Turkey’s tourism representatives are working on a set of new measures in efforts to revive the industry buffeted by a mix of terror attacks, a failed coup and strained ties with foreign countries.
Hotel managers across the country have established a Tourism Hotel Management Association (TUROYD) lately in a move to create and develop new alternative projects in a fastest way since “Turkish tourism has lost so much blood.”
Launching rehabilitation centers as well as projects related to ecology, health, gastronomy and culture are among the new alternatives cited by sector representatives, apart from hosting weddings and creating new destinations.
Turkey’s tourism suffered a loss of 30 percent in both foreign arrivals and revenue in 2016, the lowest in the last nine years, as a result of a spate of bombing attacks, a military coup bid in July last year and unending rows with Russia and other European countries.

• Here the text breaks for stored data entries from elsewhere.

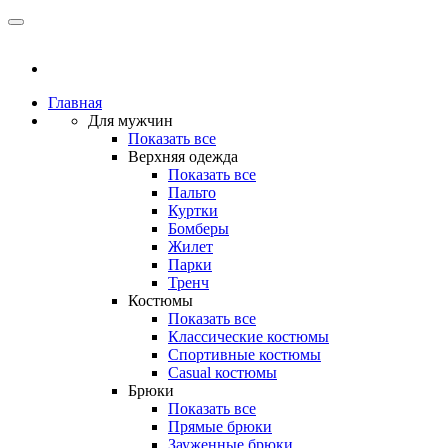
Главная
Для мужчин
Показать все
Верхняя одежда
Показать все
Пальто
Куртки
Бомберы
Жилет
Парки
Тренч
Костюмы
Показать все
Классические костюмы
Спортивные костюмы
Casual костюмы
Брюки
Показать все
Прямые брюки
Зауженные брюки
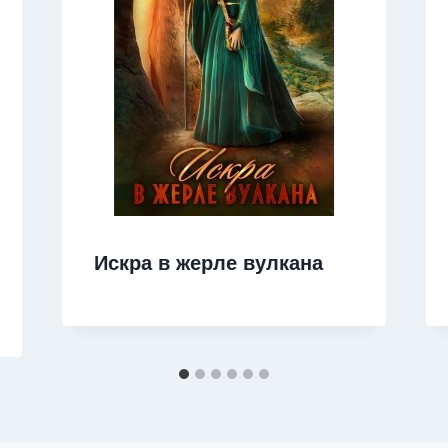
Искра в жерле вулкана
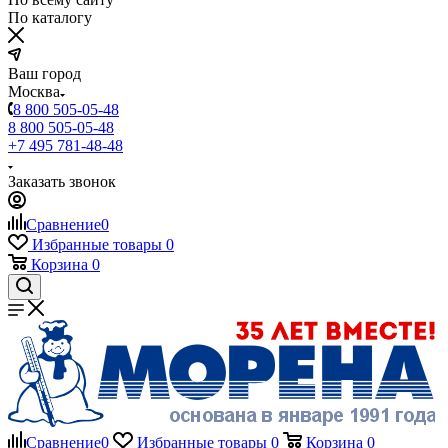
По каталогу
Ваш город
Москва
8 800 505-05-48
8 800 505-05-48
+7 495 781-48-48
Заказать звонок
Сравнение
0
Избранные товары
0
Корзина
0
Сравнение
0
Избранные товары
0
Корзина
0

Latest official figures show that the fall in revenue continued in the first quarter of this year at a rate of 17 percent, while the number of foreign tourists fell by 6.43 percent.
At a recent meeting in Istanbul, the TUROYD pledged to dedicate its efforts in creating new projects rather than keeping to “sun, sand and sea tourism.”
“Sun, sand and sea tourism has been constituting 90 percent of the whole tourism policy of Turkey since 1984,” Ali Can Aksu, head of the TUROYD, told Xinhua.
“It is a very wrong move and the collapse of that policy is inevitable,” he said, emphasizing the importance of diversity in tourism.
The association lately came up with the idea of establishing rehabilitation centers for retired foreigners in green areas across Turkey.
Aksu said the project aims to attract Europeans, as the amount of money they allocate to their retirement is significantly higher than that in other parts of the world.
Aksu’s group presented its project to the Ministry of Culture and Tourism last week, and he urged state authorities not to lose time, as “it will take ten years for the industry to catch its previous speed under best-case scenarios.”
The rate of hotel occupancy in Istanbul stands at around 50 percent now, while it is 55 percent for Turkey’s Mediterranean resort of Antalya, which lost most of its Russian visitors after Turkey shot down a Russian fighter jet in November 2015.
“Despite the normalization efforts of the two sides, the current situation in the region is far below the expectations,” said Nihat Tumkaya, board member of the Professional Hotel Managers’ Association and director of IC Hotels.
“The sector couldn’t get out of the trouble as we actually couldn’t catch the expected potential in attracting European and Russian tourists,” he told Xinhua.
Hotel managers have pledged increased cooperation and partnership with NGOs across the globe in a move to promote Turkey’s tourism abroad.
Noting the hotel managers have 81 billion U.S. dollars’ worth of tourism facilities across Turkey at their disposal, Aksu said they are ready to reconstruct the country’s tourism industry.
“We have the chance to influence the choices and opinions of foreign tourists about our country in our direct communication with them,” he added.